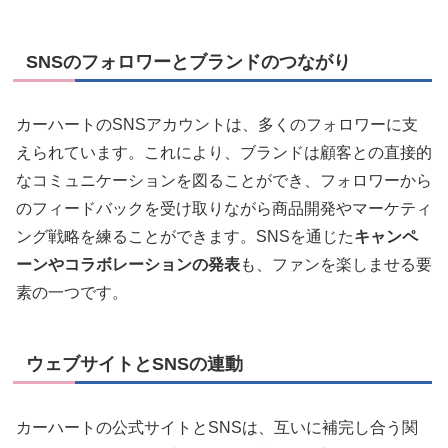
SNSのフォロワーとブランドのつながり
カーハートのSNSアカウントは、多くのフォロワーに支
えられています。これにより、ブランドは顧客との直接的
なコミュニケーションを図ることができ、フォロワーから
のフィードバックを受け取りながら商品開発やマーケティ
ング戦略を練ることができます。SNSを通じた
キャンペ
ーンやコラボレーションの発表
も、ファンを楽しませる要
素の一つです。
ウェブサイトとSNSの連動
カーハートの公式サイトとSNSは、互いに補完し合う関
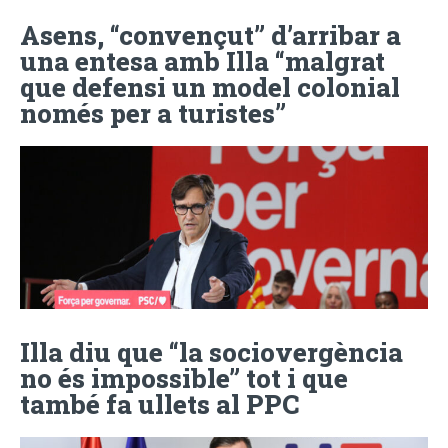
Asens, “convençut” d’arribar a
una entesa amb Illa “malgrat
que defensi un model colonial
només per a turistes”
Illa diu que “la sociovergència
no és impossible” tot i que
també fa ullets al PPC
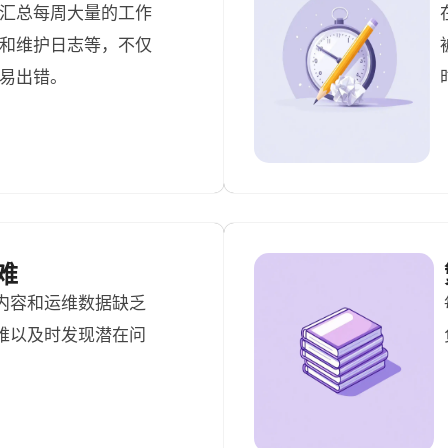
汇总每周大量的工作
和维护日志等，不仅
易出错。
难
内容和运维数据缺乏
难以及时发现潜在问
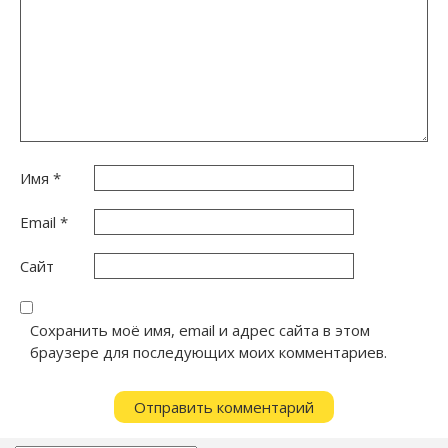
Имя
*
Email
*
Сайт
Сохранить моё имя, email и адрес сайта в этом
браузере для последующих моих комментариев.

+-------+

▶ BRIEF:
With images omitted, retype the data word for word.

▶ EXERCISE ANSWER:
SNSのフォロワーとブランドのつながり
カーハートのSNSアカウントは、多くのフォロワーに支
えられています。これにより、ブランドは顧客との直接的
なコミュニケーションを図ることができ、フォロワーから
のフィードバックを受け取りながら商品開発やマーケティ
ング戦略を練ることができます。SNSを通じた
キャンペ
ーンやコラボレーションの発表
も、ファンを楽しませる要
素の一つです。
ウェブサイトとSNSの連動
カーハートの公式サイトとSNSは、互いに補完し合う関
Asens, “convençut” d’arribar a
una entesa amb Illa “malgrat
que defensi un model colonial
només per a turistes”
Illa diu que “la sociovergència
no és impossible” tot i que
també fa ullets al PPC
汇总每周大量的工作
和维护日志等，不仅
易出错。
难
内容和运维数据缺乏
难以及时发现潜在问
Имя
*
Email
*
Сайт
Сохранить моё имя, email и адрес сайта в этом
браузере для последующих моих комментариев.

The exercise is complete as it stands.